M.Ö. 336-323 yılları arasında hüküm süren Makedonya Kralı III. Aleksandros’da bu hayalinin peşinde ömür boyunca savaş meydanlarında çok çetin mücadeleler verdi. Girdiği muharebelerde hiç yenilgi yüzü görmeyen III. Aleksandros’un aslında hepimizin bildiği ismiyle Büyük İskender’in yeryüzü hakimiyeti ile ulaşmak istediği hedef kâinatın toprak sınırlarının tamamının hâkimi olmaktı. Bu idealinin peşinde Antik Yunan bölgesinden sefere çıkarak Anadolu üzerinden Suriye, Mısır, Pers İmparatorluğu, Babil ve Hindistan’ı hakimiyeti altına aldı. 13 yıllık hükümdarlığının on yılını savaşlarda geçirdikten sonra istediği hedefe ulaşamadan 32 yaşında hastalanarak öldü.
Büyük İskender konumuzun örneklerinden sadece bir tanesidir.
Hun imparatoru Atilla, Moğol imparatoru Cengiz Han, Osmanlı imparatoru Fatih Sultan Mehmed, Alman lider Adolf Hitler, Fransız lider Napoleone Bonaparte, Irak Cumhurbaşkanı Saddam Hüseyin…

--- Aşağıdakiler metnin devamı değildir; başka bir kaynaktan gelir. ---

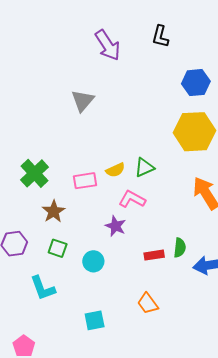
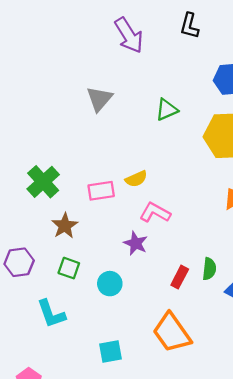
green triangle: (144, 167) -> (167, 110), moved
red rectangle: (154, 255) -> (180, 277), turned -54
orange trapezoid: (148, 303) -> (172, 333), size x1.6

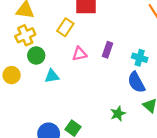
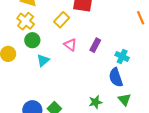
yellow cross: (25, 35) -> (26, 21), turned -36
pink triangle: (79, 54) -> (70, 45), turned 40
cyan triangle: (52, 76) -> (43, 60), turned -40

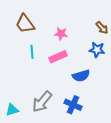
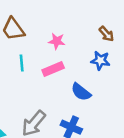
blue semicircle: (81, 76) -> (81, 92), turned 54

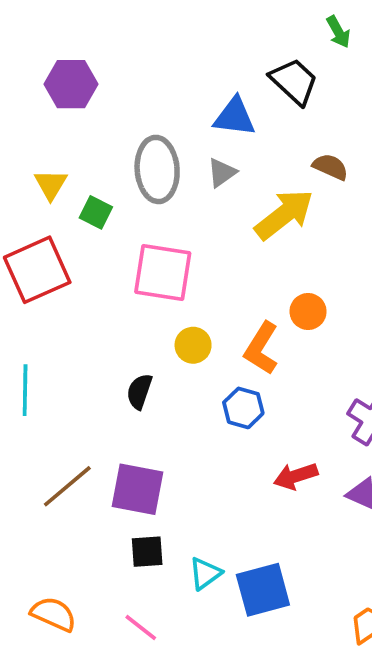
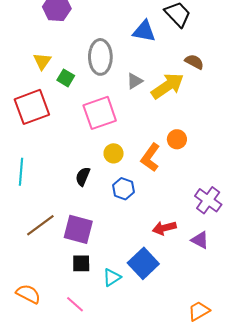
gray triangle: (222, 173) -> (135, 81), moved
pink square: (163, 273) -> (100, 113), turned -32
blue hexagon: (243, 408) -> (123, 189), moved
blue square: (263, 590) -> (143, 263), moved, turned -32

Listeye her yüzyıldan, her coğrafyadan, her milletten başlıca liderleri eklemek mümkündür.
Bu liderlerin bazıları hak yolunda yürüyerek, halkına zenginlik, kâinata barış getirdiler. Bazıları ise batıl yolu tercih ederek halkına ve kâinata zulmü reva gördüler.
Bu hususta bizim için mühim olan hak ve batıl çizgisini ayırabilecek irfana sahip olmaktır.
Yeryüzüne hâkim olma iddiasını batıl çizgisinde sürdürenlerin, zulmedenlerin, insanlığın maddi, manevi, dini, kültürel ve sosyal değerlerini yok edenlerin sonu hüsrandır.
Yunus Emre’nin; “Zulüm ile abad olanın akibeti berbat olur” sözleri bu durumu desteklemektedir.
Günümüz İsrail devletinin Filistinli kardeşlerimiz başta olmak üzere bütün Ortadoğu coğrafyasını atmak istediği ateşin kendilerini yakacağını, akıbetlerinin berbat olacağını, nice Selahaddin Eyyubi’lerin daha çıkarak tarihin tekerrür edeceğini biliyoruz.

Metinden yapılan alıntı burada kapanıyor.